Estudos mais antigos sobre o tema costumavam falar de um "pacote neolítico" formado por um número limitado de "cultivos fundadores".
Além do trigo (representado por duas espécies de plantas do mesmo gênero), da cevada e das ervilhas, a lista incluiria ainda a lentilha e o grão-de-bico e, por fim, o linho, importante também por fornecer fibras para a fabricação de roupas e outros artefatos. Esse pacote teria se consolidado no Crescente Fértil, sendo depois transferido praticamente inteiro, de forma rápida, para outras regiões do Velho Mundo que adotaram a agricultura vários séculos mais tarde, como as regiões mediterrâneas da Europa (incluindo a Grécia continental e suas ilhas) e o norte da África (em especial o Egito).

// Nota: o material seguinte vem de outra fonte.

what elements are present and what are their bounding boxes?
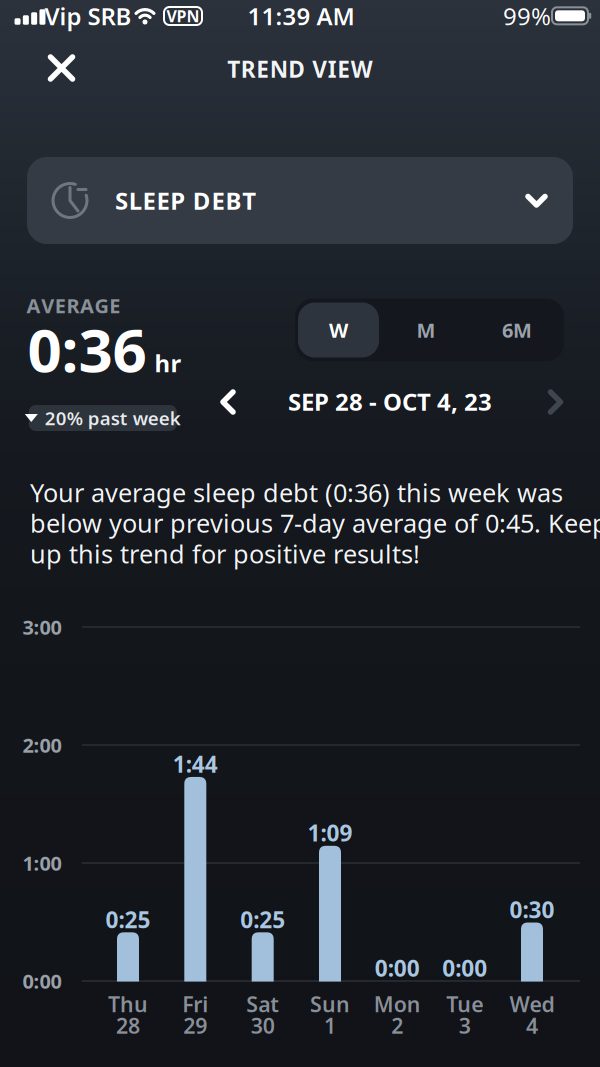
- staticText: 4: [526, 1011, 538, 1040]
- staticText: up this trend for positive results!: [30, 537, 420, 570]
- staticText: E: [55, 292, 66, 319]
- staticText: P: [170, 185, 185, 216]
- staticText: S: [115, 185, 128, 216]
- staticText: 3: [459, 1011, 471, 1040]
- staticText: R: [66, 292, 79, 319]
- staticText: VPN: [166, 5, 200, 27]
- staticText: 0:00: [22, 968, 62, 994]
- staticText: Mon: [374, 990, 421, 1018]
- staticText: Thu: [108, 990, 148, 1018]
- button[interactable]: W: [298, 302, 379, 358]
- staticText: 0:30: [510, 894, 554, 924]
- staticText: 0:00: [375, 953, 420, 983]
- staticText: 11:39 AM: [248, 0, 354, 32]
- staticText: V: [312, 54, 327, 84]
- staticText: 0:25: [240, 904, 285, 934]
- staticText: D: [193, 185, 211, 216]
- staticText: 2: [391, 1011, 403, 1040]
- staticText: 0:36: [28, 309, 146, 389]
- staticText: 20% past week: [45, 406, 181, 430]
- staticText: W: [329, 317, 348, 343]
- button[interactable]: Close: [49, 56, 74, 80]
- button[interactable]: M: [386, 302, 466, 358]
- staticText: Sat: [246, 990, 279, 1018]
- staticText: below your previous 7-day average of 0:4…: [30, 506, 600, 540]
- staticText: T: [242, 185, 256, 216]
- staticText: R: [241, 54, 256, 84]
- button[interactable]: S: [27, 157, 573, 244]
- staticText: 2:00: [22, 732, 62, 758]
- button[interactable]: Previous week: [221, 390, 235, 414]
- staticText: E: [156, 185, 169, 216]
- staticText: V: [41, 292, 54, 319]
- staticText: E: [337, 54, 350, 84]
- staticText: SEP 28 - OCT 4, 23: [288, 386, 492, 418]
- staticText: I: [328, 54, 337, 84]
- staticText: hr: [154, 347, 182, 379]
- button[interactable]: Next week: [548, 390, 562, 414]
- staticText: W: [351, 54, 373, 84]
- staticText: M: [416, 317, 436, 343]
- staticText: Fri: [182, 990, 208, 1018]
- staticText: Tue: [446, 990, 483, 1018]
- staticText: E: [212, 185, 225, 216]
- staticText: Your average sleep debt (0:36) this week…: [30, 476, 563, 509]
- staticText: L: [129, 185, 142, 216]
- staticText: A: [27, 292, 41, 319]
- staticText: E: [143, 185, 156, 216]
- staticText: B: [225, 185, 241, 216]
- staticText: N: [270, 54, 288, 84]
- staticText: 6M: [502, 317, 532, 343]
- staticText: E: [109, 292, 120, 319]
- staticText: 30: [251, 1011, 275, 1040]
- staticText: Vip SRB: [44, 0, 132, 32]
- staticText: G: [95, 292, 109, 319]
- staticText: A: [80, 292, 94, 319]
- staticText: 1:44: [173, 749, 218, 779]
- staticText: 3:00: [22, 614, 62, 640]
- staticText: Wed: [510, 990, 554, 1018]
- staticText: 29: [183, 1011, 207, 1040]
- staticText: T: [227, 54, 240, 84]
- staticText: 1: [324, 1011, 336, 1040]
- staticText: D: [288, 54, 305, 84]
- staticText: 0:00: [442, 953, 487, 983]
- staticText: 1:00: [22, 850, 62, 876]
- staticText: E: [256, 54, 269, 84]
- staticText: 28: [116, 1011, 140, 1040]
- button[interactable]: 6M: [476, 302, 558, 358]
- staticText: 0:25: [106, 904, 150, 934]
- staticText: 1:09: [308, 818, 352, 848]
- staticText: 99%: [503, 0, 551, 32]
- staticText: Sun: [310, 990, 350, 1018]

A análise conduzida pela dupla de pesquisadores, no entanto, indica que, durante pelo menos mil anos após os primeiros sinais de cultivo e domesticação, os chamados cultivos fundadores foram bastante minoritários.
Eles raramente aparecem nos sítios arqueológicos, não correspondem às espécies mais antigas com sinais de domesticação e também não foram nem as primeiras nem as únicas a ser exportadas para longe do Oriente Médio.
Em vez do predomínio da lista acima, era bastante comum a presença de plantas como os chícharos e as favas (ambas leguminosas, como o feijão), além de cereais hoje menos cultivados, como o centeio e outros, e plantas do grupo da couve-flor e do nabo. Também não houve uma tentativa de selecionar os cereais cujos grãos eram naturalmente maiores no início do processo, ao contrário do que se acreditava antes.
Uma das poucas exceções são as espécies de trigo, mas ainda assim elas só passam a predominar entre 10,7 mil anos e 10,2 mil anos atrás, na "fase 2" das origens da agricultura. "Pensamos, como hipótese, que essa predominância do trigo poderia estar ligada ao consumo de certos produtos, como o pão", diz a pesquisadora espanhola.
"Hoje sabemos que os seres humanos começamos a experimentar, cultivar e gerir uma grande quantidade de plantas, e a domesticação e a agricultura foram tão somente consequências desse processo de interação entre a nossa espécie e seu entorno vegetal", conclui ela.